O seu médico indicar-lhe-á a duração do seu tratamento com Simvacol. Não suspenda o

tratamento antes, uma vez que o seu colesterol pode voltar a aumentar.

Se tomar mais Simvacol do que deveria

Suspenda a utilização do medicamento e consulte imediatamente o seu médico ou o seu

farmacêutico.

Caso se tenha esquecido de tomarSimvacol

Deve tomar este medicamento dentro do horário recomendado pelo médico. Mas se se

esquecer de tomar um comprimido não tome uma dose a dobrar para compensar a dose

que se esqueceu de tomar. Volte a tomar os comprimidos no horário previsto.
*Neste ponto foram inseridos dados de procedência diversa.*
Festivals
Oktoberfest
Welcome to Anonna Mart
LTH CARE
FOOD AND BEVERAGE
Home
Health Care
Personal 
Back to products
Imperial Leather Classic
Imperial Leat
Caso ainda tenha dúvidas sobre a utilização deste medicamento, fale com o seu médico

ou farmacêutico.

4. Efeitos secundários possíveis

Como todos os medicamentos, este medicamento pode causar efeitos secundários,

embora estes não se manifestem em todas as pessoas.
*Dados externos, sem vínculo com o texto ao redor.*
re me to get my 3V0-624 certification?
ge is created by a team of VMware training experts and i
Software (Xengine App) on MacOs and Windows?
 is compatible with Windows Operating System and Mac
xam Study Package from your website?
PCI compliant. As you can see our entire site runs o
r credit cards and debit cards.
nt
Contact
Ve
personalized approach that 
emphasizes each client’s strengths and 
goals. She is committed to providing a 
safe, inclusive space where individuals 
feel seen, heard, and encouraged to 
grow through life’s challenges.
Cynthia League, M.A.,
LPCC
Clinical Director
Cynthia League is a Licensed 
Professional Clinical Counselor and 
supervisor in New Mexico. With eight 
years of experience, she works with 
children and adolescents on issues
A sinvastatina é geralmente bem tolerada e a maior parte dos efeitos adversos são

ligeiros e de curta duração.

Os efeitos mais comuns são:

- as perturbações gastrointestinais tais como diarreia, dor

abdominal, obstipação e flatulência.

Com menor frequência poderão ocorrer ainda:

- dores musculares,

- sensibilidade exagerada

- problemas de fígado

- hipersensibilidade/reações alérgicas que podem incluir dor nas articulações, febre

e falta de ar

- dor de cabeça

- fraqueza

- distúrbios do sono, incluindo insónias e pesadelos

- perda de memória, disfunção sexual, depressão

- problemas respiratórios incluindo tosse persistente e/ou falta de ar ou febre

- diabetes. É mais provável ter diabetes se tiver níveis elevados de açúcar no

sangue, excesso de peso ou pressão arterial elevada. O seu médico irá avaliar se tem

diabetes enquanto estiver a tomar este medicamento.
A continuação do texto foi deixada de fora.